■ Working data:
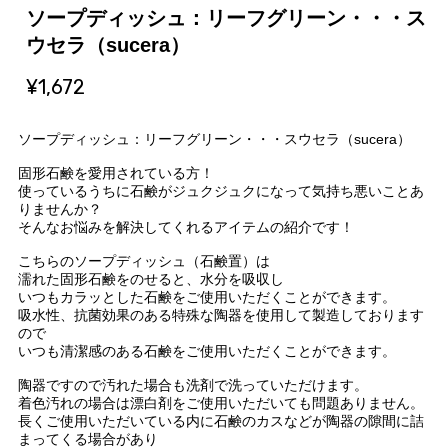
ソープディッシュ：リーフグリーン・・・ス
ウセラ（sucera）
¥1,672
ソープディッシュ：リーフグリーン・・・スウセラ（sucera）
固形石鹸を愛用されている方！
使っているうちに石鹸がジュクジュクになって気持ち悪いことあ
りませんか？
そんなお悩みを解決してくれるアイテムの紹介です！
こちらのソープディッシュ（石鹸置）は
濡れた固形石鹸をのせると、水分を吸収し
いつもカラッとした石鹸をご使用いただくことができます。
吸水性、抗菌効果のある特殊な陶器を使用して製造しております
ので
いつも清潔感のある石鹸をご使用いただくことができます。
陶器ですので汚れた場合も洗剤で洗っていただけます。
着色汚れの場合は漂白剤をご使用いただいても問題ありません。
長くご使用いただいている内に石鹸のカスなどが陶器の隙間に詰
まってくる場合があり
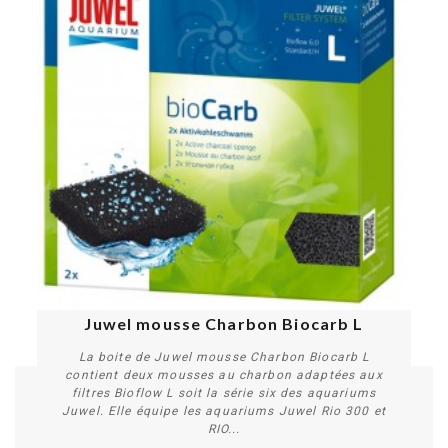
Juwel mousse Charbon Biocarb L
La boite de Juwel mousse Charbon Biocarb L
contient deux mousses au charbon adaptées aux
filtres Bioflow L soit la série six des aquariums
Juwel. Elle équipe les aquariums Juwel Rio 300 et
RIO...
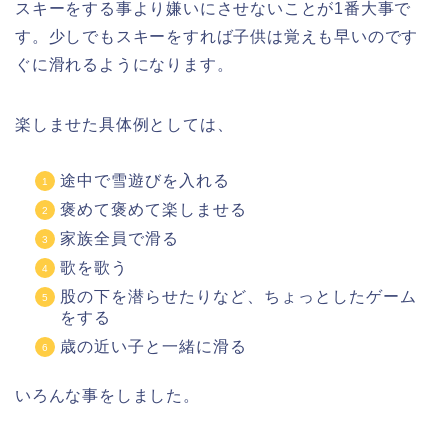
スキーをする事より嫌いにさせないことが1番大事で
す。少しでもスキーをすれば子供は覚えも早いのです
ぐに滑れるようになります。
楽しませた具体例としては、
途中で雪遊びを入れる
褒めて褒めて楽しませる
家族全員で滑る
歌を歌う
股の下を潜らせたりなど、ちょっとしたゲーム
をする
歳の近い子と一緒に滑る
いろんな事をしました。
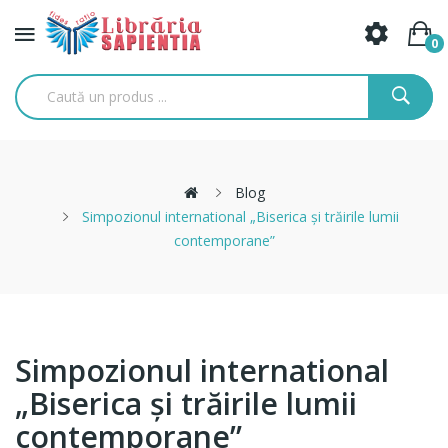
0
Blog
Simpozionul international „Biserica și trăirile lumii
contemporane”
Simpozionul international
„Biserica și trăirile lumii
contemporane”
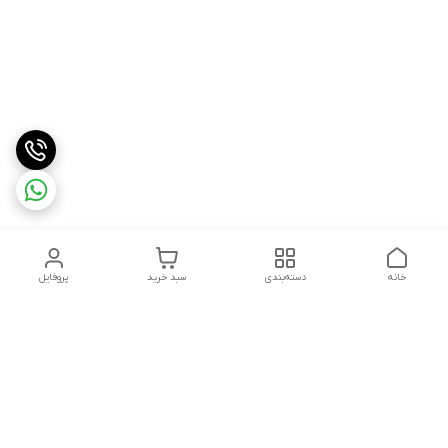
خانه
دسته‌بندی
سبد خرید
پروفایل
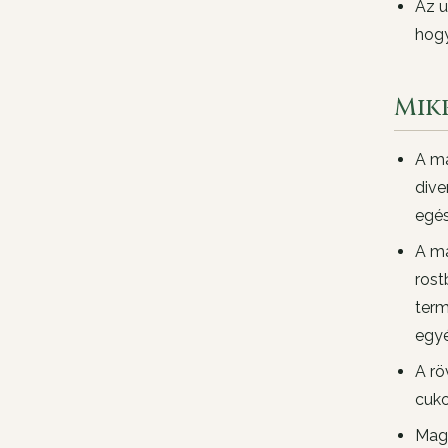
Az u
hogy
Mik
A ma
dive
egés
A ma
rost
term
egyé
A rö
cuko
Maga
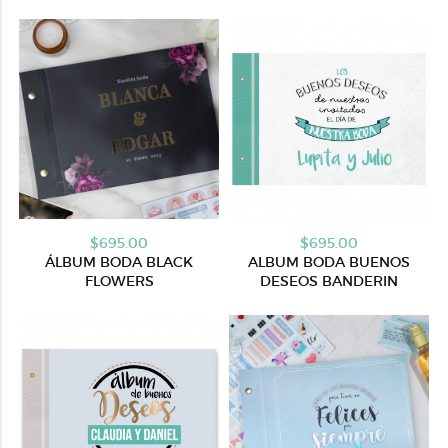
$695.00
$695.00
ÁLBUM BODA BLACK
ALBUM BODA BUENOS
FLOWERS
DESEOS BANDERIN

■ Task: Starting with the first line of the records above and stopping after the line containing "contient deux mousses au charbon adaptées aux", repeat every line exactly and leave out the pictures.

■ Written answer:
ソープディッシュ：リーフグリーン・・・ス
ウセラ（sucera）
¥1,672
ソープディッシュ：リーフグリーン・・・スウセラ（sucera）
固形石鹸を愛用されている方！
使っているうちに石鹸がジュクジュクになって気持ち悪いことあ
りませんか？
そんなお悩みを解決してくれるアイテムの紹介です！
こちらのソープディッシュ（石鹸置）は
濡れた固形石鹸をのせると、水分を吸収し
いつもカラッとした石鹸をご使用いただくことができます。
吸水性、抗菌効果のある特殊な陶器を使用して製造しております
ので
いつも清潔感のある石鹸をご使用いただくことができます。
陶器ですので汚れた場合も洗剤で洗っていただけます。
着色汚れの場合は漂白剤をご使用いただいても問題ありません。
長くご使用いただいている内に石鹸のカスなどが陶器の隙間に詰
まってくる場合があり
Juwel mousse Charbon Biocarb L
La boite de Juwel mousse Charbon Biocarb L
contient deux mousses au charbon adaptées aux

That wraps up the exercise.